Conceptual structure of attitudes: Language and Cognition
Organizers: Natasha Korotkova (Utrecht University) and Salvador Mascarenhas (ENS)
When: August 3-14, 2026
Where: Prague, Czech Republic
Propositional attitudes, linguistically expressed with predicates like “believe”, “intend”, “know” or “want”, constitute one of the central topics in linguistics and philosophy, and they are the foundation of belief-desire-intention psychology. Propositional attitudes allow us to express key aspects of our mental lives for external use in communication and internal use in reasoning. This workshop, to take place during the 37th edition of ESSLLI (European Summer School on Language, Logic and Information), aims at assessing the state of the art on propositional attitudes and identifying areas for interdisciplinary collaborations. The workshop financially supported by NWO (grant 406.XS.25.01.105; PI Korotkova).
In linguistics and philosophy of language, research on propositional attitudes was fundamental in shaping our understanding of the nature of meaning and semantic objects, proceeding in parallel to research on modality in natural language. More recently, there has been a steady interest in the fine-grained semantics of attitude predicates that draws on the material of an array of languages (Georgian, Koryak, Mandarin Chinese, Navajo, Nez Perce, Polish, Slovene, Turkish, to name a few) and pays serious attention to the interaction between verb meaning and the syntactic shape of the complement. This work has dramatically increased the empirical coverage of linguistic theory and improved our understanding of broad classes found within attitude predicates that reflect differences in their core semantics. However, with few exceptions, linguistic research on attitude predicates has remained largely disconnected from the vast body of literature concerned with the very nature of mental attitudes.

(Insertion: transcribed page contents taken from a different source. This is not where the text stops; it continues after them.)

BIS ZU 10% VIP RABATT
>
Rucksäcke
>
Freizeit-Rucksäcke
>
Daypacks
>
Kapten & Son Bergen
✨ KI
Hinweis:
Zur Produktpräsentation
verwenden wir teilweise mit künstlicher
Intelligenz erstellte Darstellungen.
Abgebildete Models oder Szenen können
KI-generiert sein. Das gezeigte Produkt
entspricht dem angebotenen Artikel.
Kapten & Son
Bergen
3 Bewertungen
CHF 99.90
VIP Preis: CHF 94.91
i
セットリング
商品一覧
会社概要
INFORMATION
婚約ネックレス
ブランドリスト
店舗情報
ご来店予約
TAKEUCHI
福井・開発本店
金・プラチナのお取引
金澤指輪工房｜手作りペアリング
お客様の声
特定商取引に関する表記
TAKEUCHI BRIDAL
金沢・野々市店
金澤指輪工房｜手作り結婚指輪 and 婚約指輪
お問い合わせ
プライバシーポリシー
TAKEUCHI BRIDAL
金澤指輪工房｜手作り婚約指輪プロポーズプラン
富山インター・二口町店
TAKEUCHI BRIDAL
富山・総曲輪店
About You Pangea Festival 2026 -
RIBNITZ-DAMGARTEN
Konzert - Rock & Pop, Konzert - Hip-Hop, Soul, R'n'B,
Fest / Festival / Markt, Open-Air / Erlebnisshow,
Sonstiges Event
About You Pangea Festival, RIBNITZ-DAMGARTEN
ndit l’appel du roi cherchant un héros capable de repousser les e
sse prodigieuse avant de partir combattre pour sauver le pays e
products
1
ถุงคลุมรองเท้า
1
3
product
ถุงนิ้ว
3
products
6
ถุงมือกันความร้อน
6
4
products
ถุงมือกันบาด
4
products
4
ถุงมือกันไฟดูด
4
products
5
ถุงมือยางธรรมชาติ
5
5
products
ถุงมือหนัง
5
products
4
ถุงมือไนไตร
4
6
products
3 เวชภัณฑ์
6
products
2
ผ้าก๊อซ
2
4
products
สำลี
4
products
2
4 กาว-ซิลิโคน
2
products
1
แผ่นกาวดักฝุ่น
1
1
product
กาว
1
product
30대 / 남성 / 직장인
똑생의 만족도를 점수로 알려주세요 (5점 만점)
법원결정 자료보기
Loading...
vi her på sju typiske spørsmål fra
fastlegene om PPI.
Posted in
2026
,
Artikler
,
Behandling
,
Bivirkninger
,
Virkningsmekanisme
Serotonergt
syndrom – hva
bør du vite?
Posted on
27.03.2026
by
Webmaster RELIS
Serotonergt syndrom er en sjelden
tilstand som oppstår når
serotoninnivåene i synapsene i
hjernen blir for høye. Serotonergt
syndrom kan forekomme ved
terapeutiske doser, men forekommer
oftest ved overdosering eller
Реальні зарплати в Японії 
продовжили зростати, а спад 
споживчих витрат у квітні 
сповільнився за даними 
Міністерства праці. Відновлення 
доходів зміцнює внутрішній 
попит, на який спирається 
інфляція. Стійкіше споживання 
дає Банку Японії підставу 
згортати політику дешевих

In philosophy of mind and intentional psychology, attention has chiefly been directed at the role of propositional attitudes as causes of other mental states and of interactions with the environment, focusing especially on experiments testing the behavioral consequences of attitudes.. Doxastic attitudes have played a key role in this literature, in particular “know” and “believe”. Perhaps the best known topic of research on attitudes within this tradition is theory of mind, the capacity to represent and reason with other individuals' mental states, in particular, extensive debates about the preschoolers’ ability to attribute false beliefs to other agents and what this ability tells us about cognition at large. This vast literature illustrates quite clearly the importance of attitudes in cognition, however, despite its high relevance for, and reliance on, is largely disconnected from the research on the language of propositional attitudes.
These traditions show considerable overlap and complementarity, yet their interaction over the past twenty years has been limited. In this interdisciplinary workshop, we bridge this gap by bringing together researchers from these different fields whose work bears on propositional attitude, thus creating a platform for discussion of the role of attitudes in cognition and communication and laying out the groundwork for future interdisciplinary collaborations.
Below is a non-exhaustive list of subtopics of interest. Note that this is an interdisciplinary workshop on one of the broadest research topics in linguistics, psychology, and philosophy. As such we are entirely open to highly original submissions on non-traditional subtopics within our theme, provided that the authors are prepared to give a presentation to a varied audience with diverse backgrounds. We especially welcome submissions about work in progress, including from PhD students.
Invited speakers:
Practical information about submissions
Important dates:
Format:
We anticipate having six to eight refereed talks, with the possibility of a poster session. All submissions must be made through OpenReview at this address: URL. Abstracts can have up to two pages of main text, with an optional third page exclusively for figures, tables, and fully glossed and translated example sentences in languages other than English. Authors should exercise good judgment when formatting their abstracts: we don't impose any specific formatting constraints, but we expect abstracts to be readable in a comfortable manner (if we can’t read it, we can’t review it). Authors are welcome to include only selected references, skipping bibliographic information about well-known classics in the field.
Each author may submit either (A) one single-authored abstract; (B) one single-authored abstract and one multiple-authored abstract; or (C) two multiple-authored abstracts.
Every submission will be considered first and foremost as a possible talk, but authors will be asked to indicate at the moment of submission whether they wish for their abstract to be considered for the possible poster session in addition.